Here is another way of seeing the point. Russell held that existence is a propositional function's being sometimes true. Let the propositional function be (what is expressed by) 'x is a dog.' That function is sometimes true (in Russell's idiosyncratic phraseology) if the free variable 'x' has a substituend that turns the propositional function or open sentence into a true closed sentence. So consider 'Fido,' the name of an existing dog and 'Cerberus.' How do I know that substituting 'Fido' for 'x' results in a true sentence while substituting 'Cerberus' does not? Obviously, I must have recourse to a more fundamental notion of existence than the one that Russell defines. I must know that Fido exists while Cerberus does not. Clearly, existence in the fundamental sense is the existence that belongs to individuals, and not existence as a propositional function's being sometimes true.

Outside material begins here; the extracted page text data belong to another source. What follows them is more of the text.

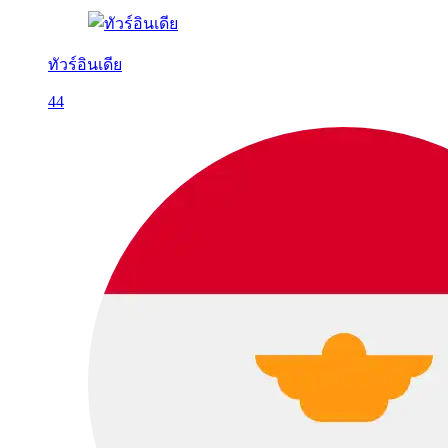
ทัวร์อินเดีย
44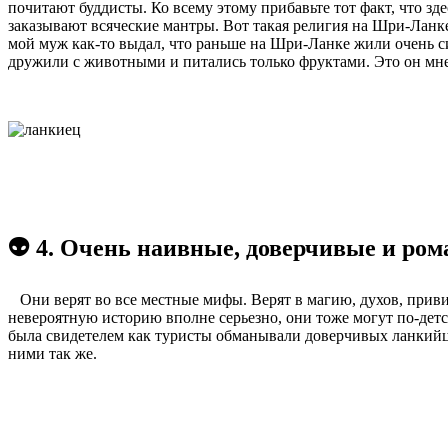
почитают буддисты. Ко всему этому прибавьте тот факт, что зд
заказывают всяческие мантры. Вот такая религия на Шри-Ланке.
мой муж как-то выдал, что раньше на Шри-Ланке жили очень 
дружили с животными и питались только фруктами. Это он мне
👽 4. Очень наивные, доверчивые и ро
Они верят во все местные мифы. Верят в магию, духов, привид
невероятную историю вполне серьезно, они тоже могут по-детс
была свидетелем как туристы обманывали доверчивых ланкийце
ними так же.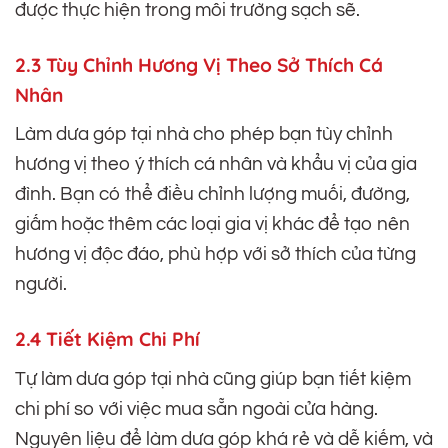
được thực hiện trong môi trường sạch sẽ.
2.3 Tùy Chỉnh Hương Vị Theo Sở Thích Cá
Nhân
Làm dưa góp tại nhà cho phép bạn tùy chỉnh
hương vị theo ý thích cá nhân và khẩu vị của gia
đình. Bạn có thể điều chỉnh lượng muối, đường,
giấm hoặc thêm các loại gia vị khác để tạo nên
hương vị độc đáo, phù hợp với sở thích của từng
người.
2.4 Tiết Kiệm Chi Phí
Tự làm dưa góp tại nhà cũng giúp bạn tiết kiệm
chi phí so với việc mua sẵn ngoài cửa hàng.
Nguyên liệu để làm dưa góp khá rẻ và dễ kiếm, và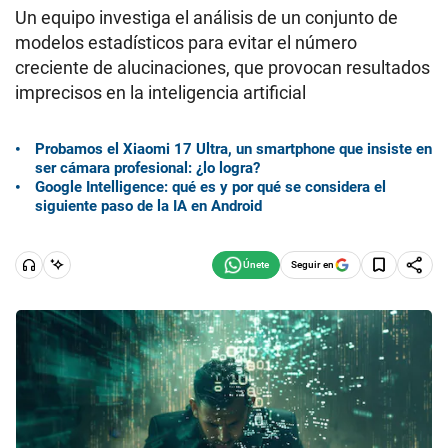
Un equipo investiga el análisis de un conjunto de
modelos estadísticos para evitar el número
creciente de alucinaciones, que provocan resultados
imprecisos en la inteligencia artificial
Probamos el Xiaomi 17 Ultra, un smartphone que insiste en
ser cámara profesional: ¿lo logra?
Google Intelligence: qué es y por qué se considera el
siguiente paso de la IA en Android
Seguir en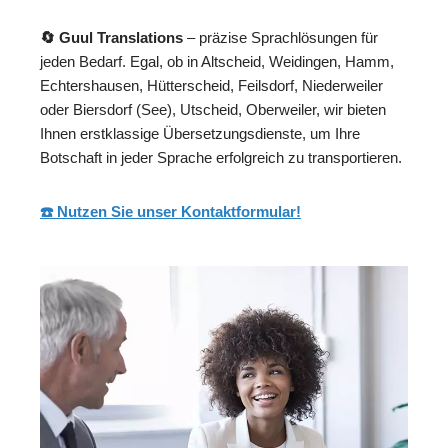
🔄 Guul Translations
– präzise Sprachlösungen für
jeden Bedarf. Egal, ob in Altscheid, Weidingen, Hamm,
Echtershausen, Hütterscheid, Feilsdorf, Niederweiler
oder Biersdorf (See), Utscheid, Oberweiler, wir bieten
Ihnen erstklassige Übersetzungsdienste, um Ihre
Botschaft in jeder Sprache erfolgreich zu transportieren.
☎️ Nutzen Sie unser Kontaktformular!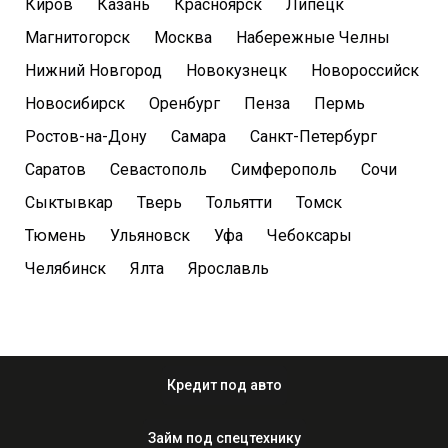
Киров
Казань
Красноярск
Липецк
Магнитогорск
Москва
Набережные Челны
Нижний Новгород
Новокузнецк
Новороссийск
Новосибирск
Оренбург
Пенза
Пермь
Ростов-на-Дону
Самара
Санкт-Петербург
Саратов
Севастополь
Симферополь
Сочи
Сыктывкар
Тверь
Тольятти
Томск
Тюмень
Ульяновск
Уфа
Чебоксары
Челябинск
Ялта
Ярославль
Кредит под авто
Займ под спецтехнику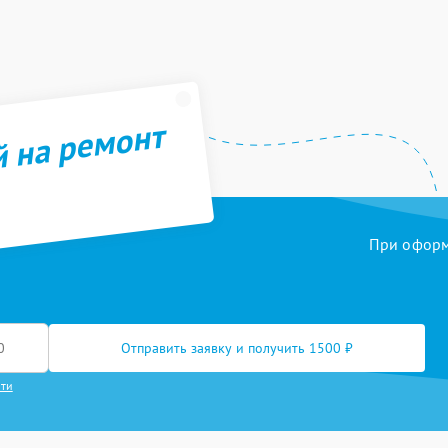
й на ремонт
При оформл
Отправить заявку и получить 1500 ₽
сти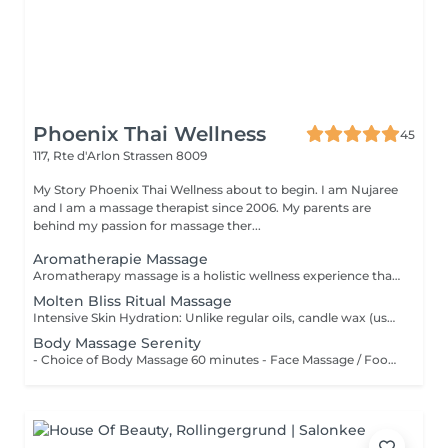
Phoenix Thai Wellness
45
117, Rte d'Arlon
Strassen 8009
My Story Phoenix Thai Wellness about to begin. I am Nujaree
and I am a massage therapist since 2006. My parents are
behind my passion for massage ther...
Aromatherapie Massage
Aromatherapy massage is a holistic wellness experience that combines the gentle physical manipulation of soft tissue with the soothing application of plant-derived essential oils. It remains a primary wellness practice for balancing emotional and physical well-being through inhalation and skin nourishment.
Molten Bliss Ritual Massage
Intensive Skin Hydration: Unlike regular oils, candle wax (usually made from soy or beeswax) contains high concentrations of Shea butter and Vitamin E, providing deep nourishment that leaves the skin silky smooth and hydrated for hours. Muscle Tension Release: The comforting warmth from the molten oil penetrates gently into the muscle layers, helping to melt away daily stiffness, ease tension, and thoroughly relax the body after a long day of work.
Body Massage Serenity
- Choice of Body Massage 60 minutes - Face Massage / Foot Reflexology 60 minutes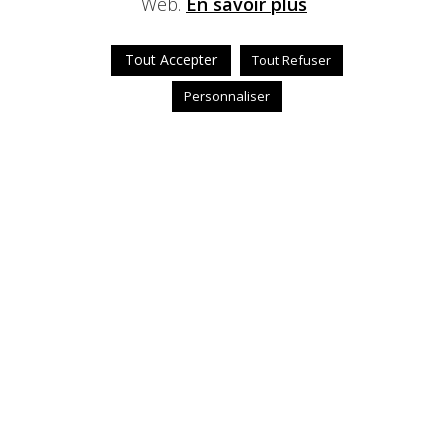
Web.
En savoir plus
Tout Accepter
Tout Refuser
Personnaliser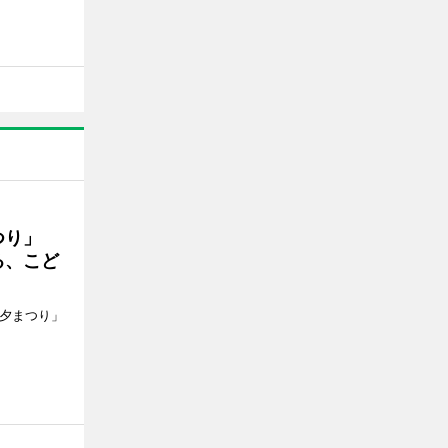
まつり」
る、こど
七夕まつり」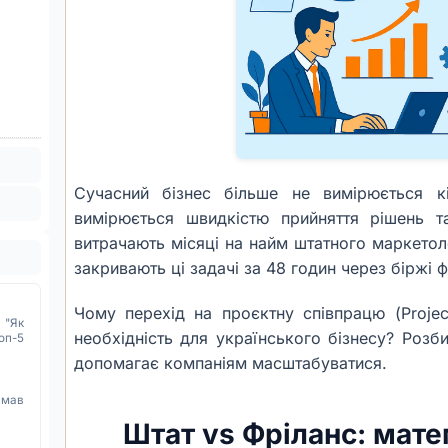
Сучасний бізнес більше не вимірюється кіл
вимірюється швидкістю прийняття рішень т
витрачають місяці на найм штатного маркетол
закривають ці задачі за 48 годин через біржі ф
Чому перехід на проєктну співпрацю (Proje
 "Як
необхідність для українського бізнесу? Роз
оп-5
допомагає компаніям масштабуватися.
имав
Штат vs Фріланс: мат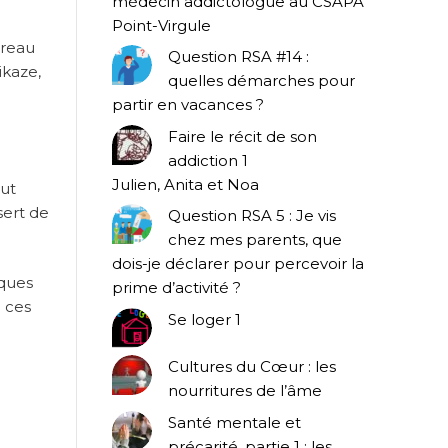
médecin addictologue au CSAPA
Point-Virgule
ureau
Question RSA #14 :
ikaze,
quelles démarches pour
partir en vacances ?
Faire le récit de son
addiction 1
Julien, Anita et Noa
eut
sert de
Question RSA 5 : Je vis
chez mes parents, que
dois-je déclarer pour percevoir la
lques
prime d’activité ?
e ces
Se loger 1
e
Cultures du Cœur : les
nourritures de l’âme
Santé mentale et
précarité, partie 1 : les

Now if you understand the above, then you will be able to understand why, in van Inwagen's words, "The Meinongian believes that 'has being' has a meaning that cannot be explained in terms of unrestricted universal quantification and negation." The thin theory entails that there is no difference in reality between x and existing x. But for Meinong there is a difference: it is the difference between Sosein and Sein. While I don't think that there can be a Sosein that floats free of Sein. I maintain that there is a distinction in reality between a thing (nature, essence, Sosein, suchness) and existence.
If van Inwagen thinks that he has shown that Meinong's doctrine entails a formal-logical contradiction, he is fooling himself. Despite his fancy footwork and technical rigmarole, all van Inwagen succeeds in doing is begging the question against Meinong.